* [EXERCISE INSTRUCTIONS]:
The expected answer is the set of lines in the data below between the line holding "ambientes para la" and the line holding "techniques et musicaux pour que chaque enfant", inclusive, written out exactly.
-- MATERIAL SUPPLIED follows --
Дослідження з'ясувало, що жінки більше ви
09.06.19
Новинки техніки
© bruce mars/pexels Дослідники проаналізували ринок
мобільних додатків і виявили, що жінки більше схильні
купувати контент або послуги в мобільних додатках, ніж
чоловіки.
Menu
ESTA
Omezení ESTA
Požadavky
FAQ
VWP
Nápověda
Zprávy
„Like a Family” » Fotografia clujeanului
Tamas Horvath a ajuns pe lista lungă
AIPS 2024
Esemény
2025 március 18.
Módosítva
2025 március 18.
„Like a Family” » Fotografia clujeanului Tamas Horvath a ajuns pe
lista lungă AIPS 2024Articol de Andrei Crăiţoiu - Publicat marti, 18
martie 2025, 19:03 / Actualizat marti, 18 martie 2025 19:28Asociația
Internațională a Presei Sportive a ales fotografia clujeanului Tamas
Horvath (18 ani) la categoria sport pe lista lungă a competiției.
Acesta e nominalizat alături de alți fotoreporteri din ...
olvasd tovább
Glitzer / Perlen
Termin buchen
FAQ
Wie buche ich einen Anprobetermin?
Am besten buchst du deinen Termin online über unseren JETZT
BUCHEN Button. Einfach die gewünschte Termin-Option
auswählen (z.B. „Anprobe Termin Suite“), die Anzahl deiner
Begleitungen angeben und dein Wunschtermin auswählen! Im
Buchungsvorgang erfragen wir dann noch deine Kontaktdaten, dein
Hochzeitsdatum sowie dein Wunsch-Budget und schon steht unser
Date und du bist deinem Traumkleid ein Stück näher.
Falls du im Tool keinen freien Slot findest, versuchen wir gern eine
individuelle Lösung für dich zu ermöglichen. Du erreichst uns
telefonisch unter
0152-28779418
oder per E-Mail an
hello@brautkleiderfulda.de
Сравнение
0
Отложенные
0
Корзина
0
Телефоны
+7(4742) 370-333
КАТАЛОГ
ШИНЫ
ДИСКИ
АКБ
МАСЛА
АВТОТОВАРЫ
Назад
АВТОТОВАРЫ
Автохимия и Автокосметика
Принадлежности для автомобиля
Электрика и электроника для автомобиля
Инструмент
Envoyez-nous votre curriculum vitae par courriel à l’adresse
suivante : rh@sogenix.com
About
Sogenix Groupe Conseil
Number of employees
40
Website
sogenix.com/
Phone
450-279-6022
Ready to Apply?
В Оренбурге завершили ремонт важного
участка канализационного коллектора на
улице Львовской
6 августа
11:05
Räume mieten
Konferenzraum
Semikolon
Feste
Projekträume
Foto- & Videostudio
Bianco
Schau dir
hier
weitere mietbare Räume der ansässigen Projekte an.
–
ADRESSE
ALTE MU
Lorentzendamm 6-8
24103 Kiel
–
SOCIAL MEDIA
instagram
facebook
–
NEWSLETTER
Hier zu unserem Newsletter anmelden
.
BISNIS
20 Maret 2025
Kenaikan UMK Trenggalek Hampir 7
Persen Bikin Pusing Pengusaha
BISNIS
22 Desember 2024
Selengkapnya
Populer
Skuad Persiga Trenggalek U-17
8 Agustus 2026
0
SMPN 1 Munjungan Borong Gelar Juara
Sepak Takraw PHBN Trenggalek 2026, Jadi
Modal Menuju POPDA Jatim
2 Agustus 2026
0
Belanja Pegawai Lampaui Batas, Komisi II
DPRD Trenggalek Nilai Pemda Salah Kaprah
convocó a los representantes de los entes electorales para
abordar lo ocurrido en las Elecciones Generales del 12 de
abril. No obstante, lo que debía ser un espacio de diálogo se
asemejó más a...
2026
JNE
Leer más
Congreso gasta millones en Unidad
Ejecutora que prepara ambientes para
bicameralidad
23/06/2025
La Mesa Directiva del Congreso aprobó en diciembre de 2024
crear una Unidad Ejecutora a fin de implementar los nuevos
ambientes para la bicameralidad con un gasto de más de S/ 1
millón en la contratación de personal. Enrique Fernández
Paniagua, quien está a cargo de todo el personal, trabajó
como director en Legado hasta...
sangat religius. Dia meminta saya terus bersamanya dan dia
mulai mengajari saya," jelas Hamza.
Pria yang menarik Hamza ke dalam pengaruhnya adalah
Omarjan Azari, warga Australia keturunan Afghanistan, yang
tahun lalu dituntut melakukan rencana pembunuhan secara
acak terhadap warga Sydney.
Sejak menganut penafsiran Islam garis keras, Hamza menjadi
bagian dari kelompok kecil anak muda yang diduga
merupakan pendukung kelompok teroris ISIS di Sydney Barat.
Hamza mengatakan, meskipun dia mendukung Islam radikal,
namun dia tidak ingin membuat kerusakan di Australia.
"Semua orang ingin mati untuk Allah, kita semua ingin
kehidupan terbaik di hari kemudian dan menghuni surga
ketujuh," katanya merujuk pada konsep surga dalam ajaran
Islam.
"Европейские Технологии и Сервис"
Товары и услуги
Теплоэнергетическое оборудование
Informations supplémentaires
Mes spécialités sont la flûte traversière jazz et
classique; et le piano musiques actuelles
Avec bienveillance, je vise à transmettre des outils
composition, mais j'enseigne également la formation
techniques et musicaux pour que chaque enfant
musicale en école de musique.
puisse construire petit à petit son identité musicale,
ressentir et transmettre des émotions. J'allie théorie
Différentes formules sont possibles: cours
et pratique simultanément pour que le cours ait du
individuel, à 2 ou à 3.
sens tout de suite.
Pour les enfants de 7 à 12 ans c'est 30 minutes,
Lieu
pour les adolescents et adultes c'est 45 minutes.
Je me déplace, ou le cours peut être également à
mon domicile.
-- MATERIAL SUPPLIED concluded --
* [YOUR SOLUTION]:
ambientes para la bicameralidad con un gasto de más de S/ 1
millón en la contratación de personal. Enrique Fernández
Paniagua, quien está a cargo de todo el personal, trabajó
como director en Legado hasta...
sangat religius. Dia meminta saya terus bersamanya dan dia
mulai mengajari saya," jelas Hamza.
Pria yang menarik Hamza ke dalam pengaruhnya adalah
Omarjan Azari, warga Australia keturunan Afghanistan, yang
tahun lalu dituntut melakukan rencana pembunuhan secara
acak terhadap warga Sydney.
Sejak menganut penafsiran Islam garis keras, Hamza menjadi
bagian dari kelompok kecil anak muda yang diduga
merupakan pendukung kelompok teroris ISIS di Sydney Barat.
Hamza mengatakan, meskipun dia mendukung Islam radikal,
namun dia tidak ingin membuat kerusakan di Australia.
"Semua orang ingin mati untuk Allah, kita semua ingin
kehidupan terbaik di hari kemudian dan menghuni surga
ketujuh," katanya merujuk pada konsep surga dalam ajaran
Islam.
"Европейские Технологии и Сервис"
Товары и услуги
Теплоэнергетическое оборудование
Informations supplémentaires
Mes spécialités sont la flûte traversière jazz et
classique; et le piano musiques actuelles
Avec bienveillance, je vise à transmettre des outils
composition, mais j'enseigne également la formation
techniques et musicaux pour que chaque enfant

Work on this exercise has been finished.